The entries below are to be repeated verbatim, in full.

• _DATA SECTION_:
▶

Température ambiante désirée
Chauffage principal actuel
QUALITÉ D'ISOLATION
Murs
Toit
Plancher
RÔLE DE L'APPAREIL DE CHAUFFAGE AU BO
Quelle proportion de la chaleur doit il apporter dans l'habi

◀

• _COMPLETED TASK_:
Température ambiante désirée
Chauffage principal actuel
QUALITÉ D'ISOLATION
Murs
Toit
Plancher
RÔLE DE L'APPAREIL DE CHAUFFAGE AU BO
Quelle proportion de la chaleur doit il apporter dans l'habi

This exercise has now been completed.